The USD/JPY has been bullish in March, but stalled at 122 this week, after breaking the 121.70, 2014-high. The 1H chart below shows the pair in an ABC correction. Then, after tagging 120.65, around an earlier near-term consolidation support, price rebounded.
From a fundamental standpoint, the bounce off that support coincided with the release of US data.
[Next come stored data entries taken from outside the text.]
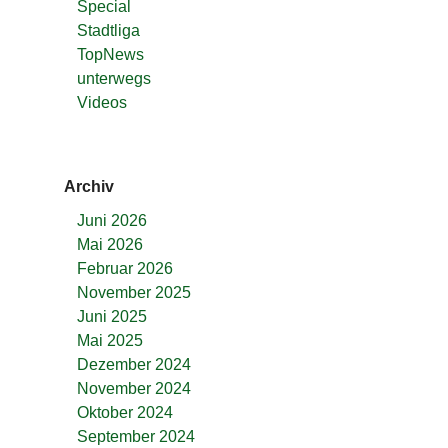
Special
Stadtliga
TopNews
unterwegs
Videos
Archiv
Juni 2026
Mai 2026
Februar 2026
November 2025
Juni 2025
Mai 2025
Dezember 2024
November 2024
Oktober 2024
September 2024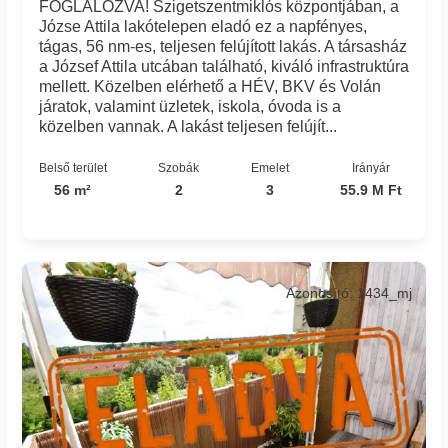
FOGLALÓZVA! Szigetszentmiklós központjában, a
Józse Attila lakótelepen eladó ez a napfényes,
tágas, 56 nm-es, teljesen felújított lakás. A társasház
a József Attila utcában található, kiváló infrastruktúra
mellett. Közelben elérhető a HÉV, BKV és Volán
járatok, valamint üzletek, iskola, óvoda is a
közelben vannak. A lakást teljesen felújít...
Belső terület
Szobák
Emelet
Irányár
56 m²
2
3
55.9 M Ft
Azonosító: 1434_mj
Retail Sales m/m (Feb) -0.6%
Core Retail Sales m/m (Feb): -0.1%
Jobless Claims (weekly): 289K
The retail sales data was disappointing in a couple ways. First of all it missed forecasts of a rebound to positive reading. Even worse is that fact that this marks 3 straight months of negative prints for both the headline and core data. This is becoming a worrisome sign, so let’s make sure we pump the breaks a little bit on USD-strength, even though the prevailing bullish momentum can still push it further especially against the JPY. The jobless claims data was impressive, but this it should not really have that much an impact as the FOMC is going to be more focused on wage growth than simply employment numbers.
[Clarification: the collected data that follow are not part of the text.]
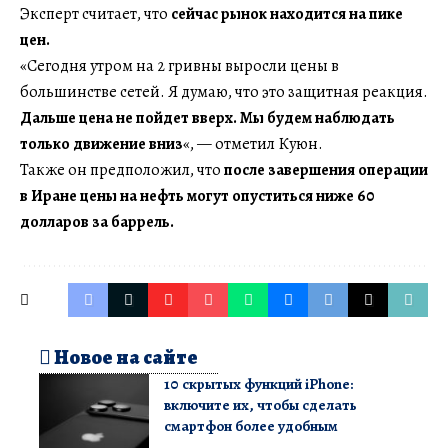
Эксперт считает, что
сейчас рынок находится на пике
цен.
«Сегодня утром на 2 гривны выросли цены в
большинстве сетей. Я думаю, что это защитная реакция.
Дальше цена не пойдет вверх. Мы будем наблюдать
только движение вниз
«, — отметил Куюн.
Также он предположил, что
после завершения операции
в Иране цены на нефть могут опуститься ниже 60
долларов за баррель.
Новое на сайте
10 скрытых функций iPhone:
включите их, чтобы сделать
смартфон более удобным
The fact the traders bought the USD/JPY after the disappointing retail sales data tells us the bullish momentum is still in play, but as I mentioned above, don’t get too excited.
A break above 121.50 could open up the 122.00 handle with risk of pushing higher, but around 124-124.16, we should anticipate resistance because it is the 2007-high as we can see in the monthly chart.
The monthly chart shows price waving hello that 2007-high. Note that the RSI is in overbought territory. While there has been a secular bull run since 2011/2012, the USD/JPY was bearish from 2007-2011. The moving averages reflect a non-bearish mode, and that adds weight to the 124-124.16 area as resistance.
So, let’s maintain a bullish outlook for now, but be prepared for some medium-term consolidation once price approaches the 2007-high.